France's welcome mat for refugees grows tattered

France has long taken pride in the welcome it offers to the world's political exiles. But with more than 2 million Frenchmen unemployed, the welcome mat is becoming increasingly threadbare.

Every day a stream of refugees seeks assistance at the Paris office of France Terre d'Asile, a private organization that in better economic times assumed much of the burden of providing exiles with housing and work.

Lately, the organization's harried caseworkers have only one answer for applicants: ''We have no jobs. We have no lodging.''

The refugees in the office's dark waiting room are among the thousands each year who take advantage of France's policy of providing sanctuary to victims of political and racial persecution.

The largest number - 110,000 - have come from Indochina. Many have fled from such countries as Poland, Chile, Turkey, and Ethiopia, as well as countries whose conflicts are less well known. For example, in the last year more than 10, 000 Tamils from Sri Lanka have been granted asylum because they face racial discrimination in their homeland.

Even in normal times, life can be difficult for new exiles in Paris. But refugee officials say that it has become much worse in the last two years because of France's economic recession. The refugees at France Terre d'Asile testified to the hardships they face.

Tam, a Cambodian in his mid-20s, spoke sadly of Parisian life. It is not easy for him to enjoy this city of cafes, boutiques, and museums. After surviving five years of forced labor under the Pol Pot regime and watching most of his family die, he came to Paris to join a brother. Yet in half a year, he has found only one month's work, even though he is fluent in French.

Across the room, two Tamils described an even more difficult situation. They fled from Sri Lanka to Spain and then paid to be smuggled across the Pyrenees into France, where they received asylum. Unable to speak French, they have little hope of finding jobs. The $145 they receive from the government each month is barely enough to live on.

Some refugee officials said that because of unemployment, increasingly large numbers of refugees are depending on the government for long-term assistance.

One official of the Service Sociale d'Aide aux Emigrants, the government agency that assists refugees, said that because of this problem, he believed France's liberal refugee policy ''cannot continue in the same way.''

Indeed, government and private agency officials point to a shift in policy toward Indochinese refugees as a sign that the government may have decided to slow down refugee admissions.

In July 1981, President Francois Mitterrand announced that quotas for Indochinese admissions would be doubled to 1,000 a month. Along with other announced changes in policy affecting the Indochinese, it was expected that 18, 000 refugees would be allowed into France by July 1982.

In fact, only 13,000 have been admitted. French Foreign Ministry officials attribute the slowdown to the unemployment problem that refugees are facing and say that all 18,000 eventually would come to France.

But other refugee specialists see the slowdown as a significant tempering of ideals, even though Indochinese admissions still increased overall. They say they expect this shift to be a precursor to eventual cutbacks in Indochinese immigration.

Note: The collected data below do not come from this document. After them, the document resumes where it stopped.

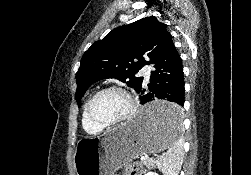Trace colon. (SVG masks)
Wrapping results in <instances>:
<instances>
[{
    "mask_svg": "<svg viewBox=\"0 0 251 175\" xmlns=\"http://www.w3.org/2000/svg\"><path fill=\"white\" fill-rule=\"evenodd\" d=\"M123 175H144V168L138 161H130L124 165Z\"/></svg>",
    "mask_w": 251,
    "mask_h": 175,
    "instance_id": "1",
    "label": "colon"
}]
</instances>
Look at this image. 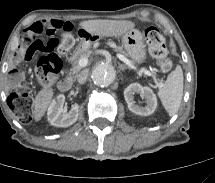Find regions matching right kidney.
Returning <instances> with one entry per match:
<instances>
[{
	"mask_svg": "<svg viewBox=\"0 0 215 183\" xmlns=\"http://www.w3.org/2000/svg\"><path fill=\"white\" fill-rule=\"evenodd\" d=\"M65 96L58 95L48 108V121L55 127H69L74 124L79 115V105L74 104L69 112L63 109Z\"/></svg>",
	"mask_w": 215,
	"mask_h": 183,
	"instance_id": "obj_1",
	"label": "right kidney"
}]
</instances>
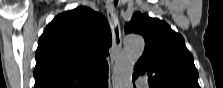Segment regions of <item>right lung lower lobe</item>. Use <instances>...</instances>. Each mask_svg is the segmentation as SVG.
<instances>
[{
    "mask_svg": "<svg viewBox=\"0 0 223 88\" xmlns=\"http://www.w3.org/2000/svg\"><path fill=\"white\" fill-rule=\"evenodd\" d=\"M107 80H108V77L105 78L104 80H101V81L97 82L95 84V87L94 88H106V86H107Z\"/></svg>",
    "mask_w": 223,
    "mask_h": 88,
    "instance_id": "1",
    "label": "right lung lower lobe"
}]
</instances>
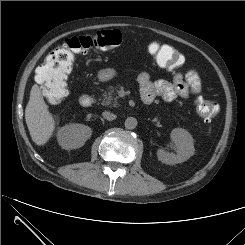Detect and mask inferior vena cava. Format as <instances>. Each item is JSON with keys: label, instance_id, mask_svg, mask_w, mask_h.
<instances>
[{"label": "inferior vena cava", "instance_id": "602c4592", "mask_svg": "<svg viewBox=\"0 0 245 245\" xmlns=\"http://www.w3.org/2000/svg\"><path fill=\"white\" fill-rule=\"evenodd\" d=\"M102 116H103L106 120H108V121H112V120L116 119V115L113 114V113H111V112H109V111L103 112V113H102Z\"/></svg>", "mask_w": 245, "mask_h": 245}]
</instances>
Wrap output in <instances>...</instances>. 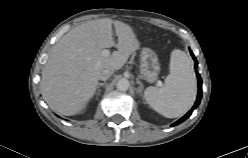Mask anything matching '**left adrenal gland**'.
<instances>
[{"instance_id":"a2214340","label":"left adrenal gland","mask_w":248,"mask_h":158,"mask_svg":"<svg viewBox=\"0 0 248 158\" xmlns=\"http://www.w3.org/2000/svg\"><path fill=\"white\" fill-rule=\"evenodd\" d=\"M136 83L139 85L138 89H137V93L140 94L142 96V90H143V84L140 80L137 79Z\"/></svg>"}]
</instances>
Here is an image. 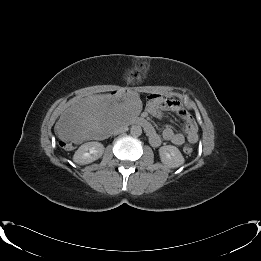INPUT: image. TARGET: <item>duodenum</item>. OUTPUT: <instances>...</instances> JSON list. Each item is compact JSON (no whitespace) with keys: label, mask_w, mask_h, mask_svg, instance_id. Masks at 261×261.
<instances>
[{"label":"duodenum","mask_w":261,"mask_h":261,"mask_svg":"<svg viewBox=\"0 0 261 261\" xmlns=\"http://www.w3.org/2000/svg\"><path fill=\"white\" fill-rule=\"evenodd\" d=\"M135 123L136 124H138V125H140V126H142L144 129H145V131H146V133L147 134H150V132L152 131V125L145 119V118H142V117H140V118H137L136 120H135Z\"/></svg>","instance_id":"1"}]
</instances>
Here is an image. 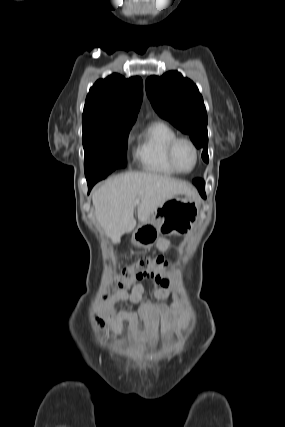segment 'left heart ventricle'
<instances>
[{
    "label": "left heart ventricle",
    "mask_w": 285,
    "mask_h": 427,
    "mask_svg": "<svg viewBox=\"0 0 285 427\" xmlns=\"http://www.w3.org/2000/svg\"><path fill=\"white\" fill-rule=\"evenodd\" d=\"M175 162L182 171H189L195 161L194 151L186 142H180L175 149Z\"/></svg>",
    "instance_id": "b2bd125f"
}]
</instances>
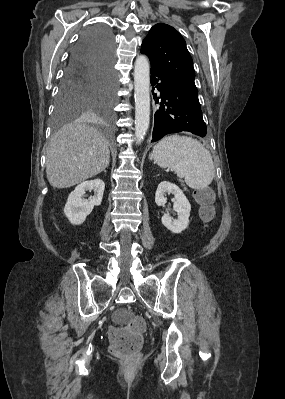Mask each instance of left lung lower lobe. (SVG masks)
<instances>
[{
	"instance_id": "left-lung-lower-lobe-1",
	"label": "left lung lower lobe",
	"mask_w": 285,
	"mask_h": 399,
	"mask_svg": "<svg viewBox=\"0 0 285 399\" xmlns=\"http://www.w3.org/2000/svg\"><path fill=\"white\" fill-rule=\"evenodd\" d=\"M151 84L152 90L157 88L160 91L158 98L153 93L160 107L155 112L151 142H156L167 134L182 131H188L200 137L206 135L207 127L202 117L201 107L166 74L154 66H151Z\"/></svg>"
}]
</instances>
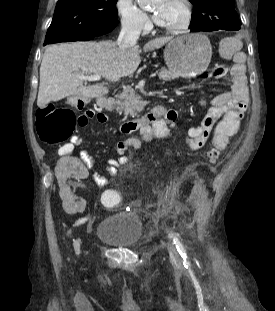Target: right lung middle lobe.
I'll return each mask as SVG.
<instances>
[{
    "label": "right lung middle lobe",
    "mask_w": 275,
    "mask_h": 311,
    "mask_svg": "<svg viewBox=\"0 0 275 311\" xmlns=\"http://www.w3.org/2000/svg\"><path fill=\"white\" fill-rule=\"evenodd\" d=\"M117 0H58L45 43L63 42L82 34L103 35L118 21Z\"/></svg>",
    "instance_id": "right-lung-middle-lobe-1"
}]
</instances>
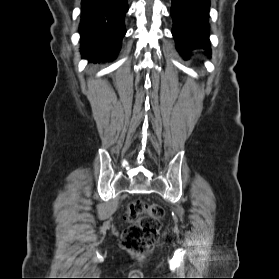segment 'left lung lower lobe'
I'll list each match as a JSON object with an SVG mask.
<instances>
[{
    "mask_svg": "<svg viewBox=\"0 0 279 279\" xmlns=\"http://www.w3.org/2000/svg\"><path fill=\"white\" fill-rule=\"evenodd\" d=\"M209 8L210 0H172V34L184 57L195 48H204L210 53Z\"/></svg>",
    "mask_w": 279,
    "mask_h": 279,
    "instance_id": "left-lung-lower-lobe-1",
    "label": "left lung lower lobe"
}]
</instances>
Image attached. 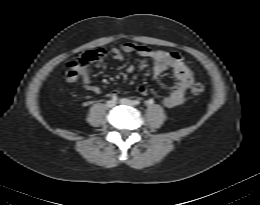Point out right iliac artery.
Instances as JSON below:
<instances>
[{"instance_id": "obj_1", "label": "right iliac artery", "mask_w": 260, "mask_h": 205, "mask_svg": "<svg viewBox=\"0 0 260 205\" xmlns=\"http://www.w3.org/2000/svg\"><path fill=\"white\" fill-rule=\"evenodd\" d=\"M111 99H112V101L115 102V101H117L118 97L116 95H113Z\"/></svg>"}]
</instances>
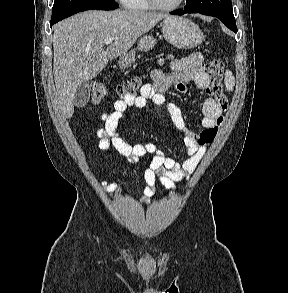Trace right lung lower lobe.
Instances as JSON below:
<instances>
[{
  "label": "right lung lower lobe",
  "instance_id": "98d812e1",
  "mask_svg": "<svg viewBox=\"0 0 288 293\" xmlns=\"http://www.w3.org/2000/svg\"><path fill=\"white\" fill-rule=\"evenodd\" d=\"M58 21L50 22V26L52 27L53 24L57 23Z\"/></svg>",
  "mask_w": 288,
  "mask_h": 293
}]
</instances>
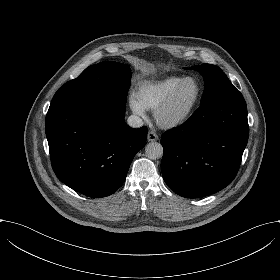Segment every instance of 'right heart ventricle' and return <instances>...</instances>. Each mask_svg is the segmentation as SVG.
<instances>
[{
	"instance_id": "obj_1",
	"label": "right heart ventricle",
	"mask_w": 280,
	"mask_h": 280,
	"mask_svg": "<svg viewBox=\"0 0 280 280\" xmlns=\"http://www.w3.org/2000/svg\"><path fill=\"white\" fill-rule=\"evenodd\" d=\"M183 78L181 75H171L155 81L144 80L137 85L135 98L144 109L156 111Z\"/></svg>"
}]
</instances>
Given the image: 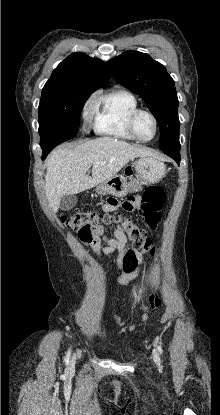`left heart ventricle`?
Returning <instances> with one entry per match:
<instances>
[{
    "instance_id": "1",
    "label": "left heart ventricle",
    "mask_w": 220,
    "mask_h": 415,
    "mask_svg": "<svg viewBox=\"0 0 220 415\" xmlns=\"http://www.w3.org/2000/svg\"><path fill=\"white\" fill-rule=\"evenodd\" d=\"M135 130L142 139L152 138L155 132L153 119L148 114H139L135 121Z\"/></svg>"
}]
</instances>
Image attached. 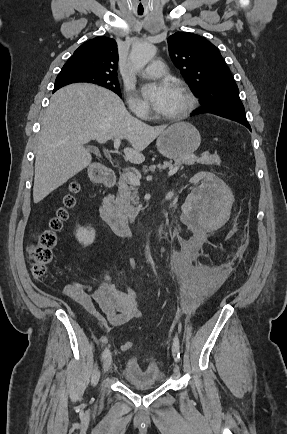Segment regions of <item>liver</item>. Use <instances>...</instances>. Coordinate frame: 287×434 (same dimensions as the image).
<instances>
[{"mask_svg": "<svg viewBox=\"0 0 287 434\" xmlns=\"http://www.w3.org/2000/svg\"><path fill=\"white\" fill-rule=\"evenodd\" d=\"M35 160L34 203L90 165L85 148L91 140L105 143L125 138L124 149L132 163L144 161L141 153L166 126L152 127L133 117L113 92L91 84H73L58 90L42 116Z\"/></svg>", "mask_w": 287, "mask_h": 434, "instance_id": "liver-1", "label": "liver"}]
</instances>
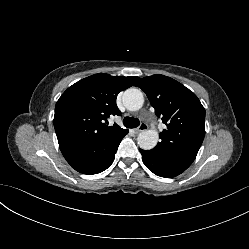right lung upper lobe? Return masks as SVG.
Masks as SVG:
<instances>
[{"mask_svg": "<svg viewBox=\"0 0 249 249\" xmlns=\"http://www.w3.org/2000/svg\"><path fill=\"white\" fill-rule=\"evenodd\" d=\"M138 80L99 73L70 86L55 106L53 122L59 145L95 143L127 131L105 122L110 115L121 114L116 105L118 93Z\"/></svg>", "mask_w": 249, "mask_h": 249, "instance_id": "cb5924a9", "label": "right lung upper lobe"}]
</instances>
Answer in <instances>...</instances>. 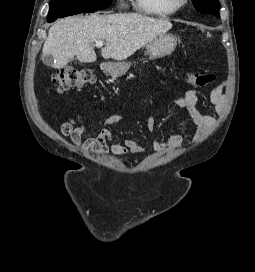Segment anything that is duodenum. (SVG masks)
Segmentation results:
<instances>
[{"instance_id": "duodenum-1", "label": "duodenum", "mask_w": 255, "mask_h": 272, "mask_svg": "<svg viewBox=\"0 0 255 272\" xmlns=\"http://www.w3.org/2000/svg\"><path fill=\"white\" fill-rule=\"evenodd\" d=\"M103 69H104V70H107V69H108V66H107V65H104V66H103Z\"/></svg>"}]
</instances>
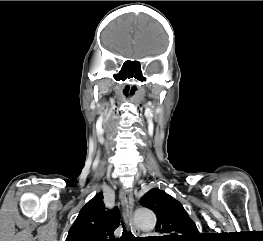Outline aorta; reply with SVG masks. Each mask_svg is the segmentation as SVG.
<instances>
[{"label": "aorta", "instance_id": "762f6f07", "mask_svg": "<svg viewBox=\"0 0 263 241\" xmlns=\"http://www.w3.org/2000/svg\"><path fill=\"white\" fill-rule=\"evenodd\" d=\"M135 220L137 225L143 230H153L156 225V217L152 210L148 208H138L135 211Z\"/></svg>", "mask_w": 263, "mask_h": 241}]
</instances>
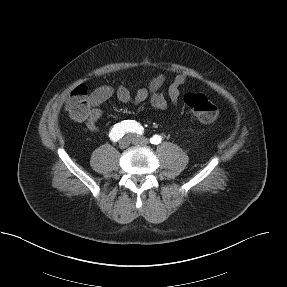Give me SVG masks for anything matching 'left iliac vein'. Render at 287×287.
<instances>
[{"instance_id":"left-iliac-vein-1","label":"left iliac vein","mask_w":287,"mask_h":287,"mask_svg":"<svg viewBox=\"0 0 287 287\" xmlns=\"http://www.w3.org/2000/svg\"><path fill=\"white\" fill-rule=\"evenodd\" d=\"M130 138L135 145H146L149 143V140L143 136L131 135Z\"/></svg>"}]
</instances>
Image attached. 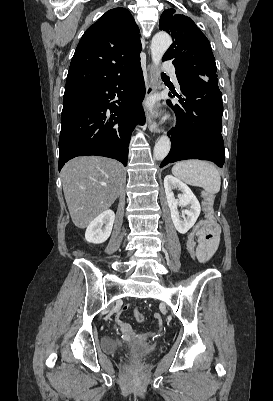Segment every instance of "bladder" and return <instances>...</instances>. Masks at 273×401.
<instances>
[{
  "instance_id": "bladder-1",
  "label": "bladder",
  "mask_w": 273,
  "mask_h": 401,
  "mask_svg": "<svg viewBox=\"0 0 273 401\" xmlns=\"http://www.w3.org/2000/svg\"><path fill=\"white\" fill-rule=\"evenodd\" d=\"M103 350L110 354H122L126 356H131L135 359H145L157 352L154 347H149L145 349L138 350L136 352L130 353L126 347L120 341L107 336L102 341Z\"/></svg>"
}]
</instances>
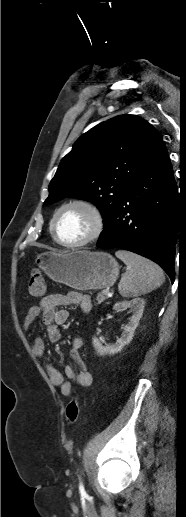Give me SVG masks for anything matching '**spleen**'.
I'll use <instances>...</instances> for the list:
<instances>
[{"instance_id": "spleen-1", "label": "spleen", "mask_w": 186, "mask_h": 517, "mask_svg": "<svg viewBox=\"0 0 186 517\" xmlns=\"http://www.w3.org/2000/svg\"><path fill=\"white\" fill-rule=\"evenodd\" d=\"M115 255L127 266L118 290L126 298L147 294L165 281L162 269L152 261L132 252L118 250Z\"/></svg>"}]
</instances>
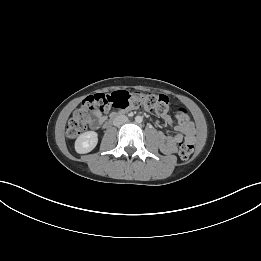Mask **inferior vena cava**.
<instances>
[{
	"label": "inferior vena cava",
	"mask_w": 261,
	"mask_h": 261,
	"mask_svg": "<svg viewBox=\"0 0 261 261\" xmlns=\"http://www.w3.org/2000/svg\"><path fill=\"white\" fill-rule=\"evenodd\" d=\"M128 121V117L125 116V115H120V116H117L114 121H113V124L115 126H120L124 123H126Z\"/></svg>",
	"instance_id": "602c4592"
}]
</instances>
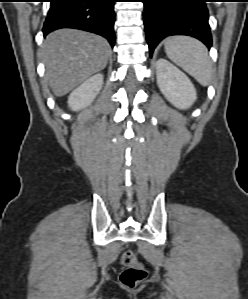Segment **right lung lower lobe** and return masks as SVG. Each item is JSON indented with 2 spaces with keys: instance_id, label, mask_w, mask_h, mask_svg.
Returning a JSON list of instances; mask_svg holds the SVG:
<instances>
[{
  "instance_id": "obj_1",
  "label": "right lung lower lobe",
  "mask_w": 248,
  "mask_h": 299,
  "mask_svg": "<svg viewBox=\"0 0 248 299\" xmlns=\"http://www.w3.org/2000/svg\"><path fill=\"white\" fill-rule=\"evenodd\" d=\"M115 0H51L43 34L75 28L105 37L114 46Z\"/></svg>"
}]
</instances>
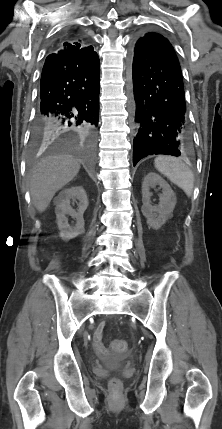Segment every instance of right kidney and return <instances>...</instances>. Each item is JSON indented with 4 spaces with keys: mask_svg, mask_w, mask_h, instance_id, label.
I'll return each mask as SVG.
<instances>
[{
    "mask_svg": "<svg viewBox=\"0 0 222 429\" xmlns=\"http://www.w3.org/2000/svg\"><path fill=\"white\" fill-rule=\"evenodd\" d=\"M70 200H78V209L74 210L70 205ZM56 218L60 237L64 240H70L77 237L84 230L83 214L88 207V198L82 186H72L62 190L56 198ZM66 215L76 219L75 226L68 224Z\"/></svg>",
    "mask_w": 222,
    "mask_h": 429,
    "instance_id": "right-kidney-1",
    "label": "right kidney"
}]
</instances>
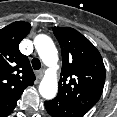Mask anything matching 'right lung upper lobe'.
Instances as JSON below:
<instances>
[{"mask_svg": "<svg viewBox=\"0 0 117 117\" xmlns=\"http://www.w3.org/2000/svg\"><path fill=\"white\" fill-rule=\"evenodd\" d=\"M30 29L29 23L17 21L0 30V117L10 114L23 90L34 84L29 59L19 50Z\"/></svg>", "mask_w": 117, "mask_h": 117, "instance_id": "obj_1", "label": "right lung upper lobe"}]
</instances>
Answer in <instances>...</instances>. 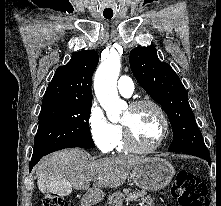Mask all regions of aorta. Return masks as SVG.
Wrapping results in <instances>:
<instances>
[{"mask_svg": "<svg viewBox=\"0 0 221 206\" xmlns=\"http://www.w3.org/2000/svg\"><path fill=\"white\" fill-rule=\"evenodd\" d=\"M121 62L118 54H112L97 69L94 78V90L100 105L105 109L109 120L116 122L121 112L126 108L117 92V79Z\"/></svg>", "mask_w": 221, "mask_h": 206, "instance_id": "aorta-1", "label": "aorta"}]
</instances>
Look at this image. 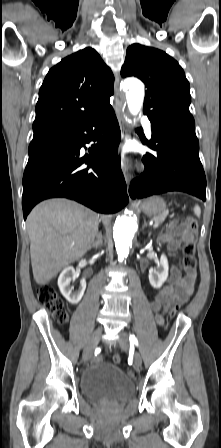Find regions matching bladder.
<instances>
[{"mask_svg":"<svg viewBox=\"0 0 221 448\" xmlns=\"http://www.w3.org/2000/svg\"><path fill=\"white\" fill-rule=\"evenodd\" d=\"M79 385L86 399L98 403L121 404L135 392L133 380L121 368L104 362L85 371Z\"/></svg>","mask_w":221,"mask_h":448,"instance_id":"bladder-1","label":"bladder"}]
</instances>
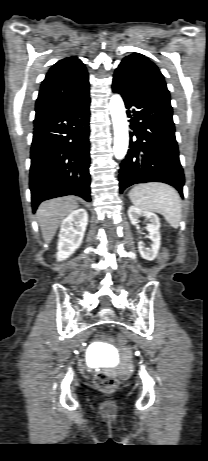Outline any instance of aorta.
Segmentation results:
<instances>
[{"instance_id": "1", "label": "aorta", "mask_w": 208, "mask_h": 461, "mask_svg": "<svg viewBox=\"0 0 208 461\" xmlns=\"http://www.w3.org/2000/svg\"><path fill=\"white\" fill-rule=\"evenodd\" d=\"M109 108L114 129L113 151L115 158L121 160L128 150L129 132L125 106L120 95L115 94L110 98Z\"/></svg>"}]
</instances>
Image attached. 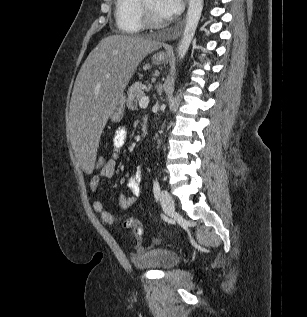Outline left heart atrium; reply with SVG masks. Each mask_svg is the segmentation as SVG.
<instances>
[{
	"mask_svg": "<svg viewBox=\"0 0 307 317\" xmlns=\"http://www.w3.org/2000/svg\"><path fill=\"white\" fill-rule=\"evenodd\" d=\"M182 0H156V9L163 17H172L181 12Z\"/></svg>",
	"mask_w": 307,
	"mask_h": 317,
	"instance_id": "obj_1",
	"label": "left heart atrium"
}]
</instances>
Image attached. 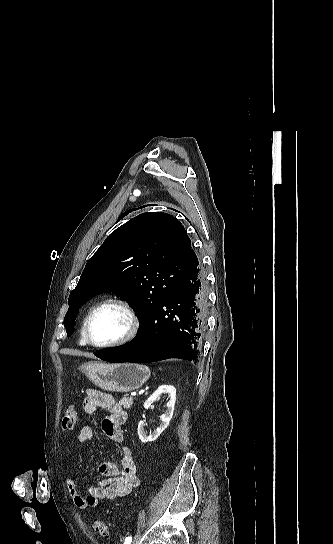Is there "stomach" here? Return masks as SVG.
I'll use <instances>...</instances> for the list:
<instances>
[{
	"label": "stomach",
	"instance_id": "obj_1",
	"mask_svg": "<svg viewBox=\"0 0 333 544\" xmlns=\"http://www.w3.org/2000/svg\"><path fill=\"white\" fill-rule=\"evenodd\" d=\"M89 380L109 392H130L140 388L150 377V369L137 363L88 362L79 368Z\"/></svg>",
	"mask_w": 333,
	"mask_h": 544
}]
</instances>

Despite the talk of specific cutbacks, French government officials insist firmly that the basic policy of offering asylum to political exiles will remain unchanged.

It is a matter of great pride that France is often the country of last resort for refugees, particularly at a time when other countries are closing their borders.

Both government and private refugee officials spoke critically of Reagan administration and congressional efforts to reduce refugee admissions into the United States.

Many said they believe that France's economic problems are more severe than those of the United States and that the American government is overreacting in restricting the refugee flow.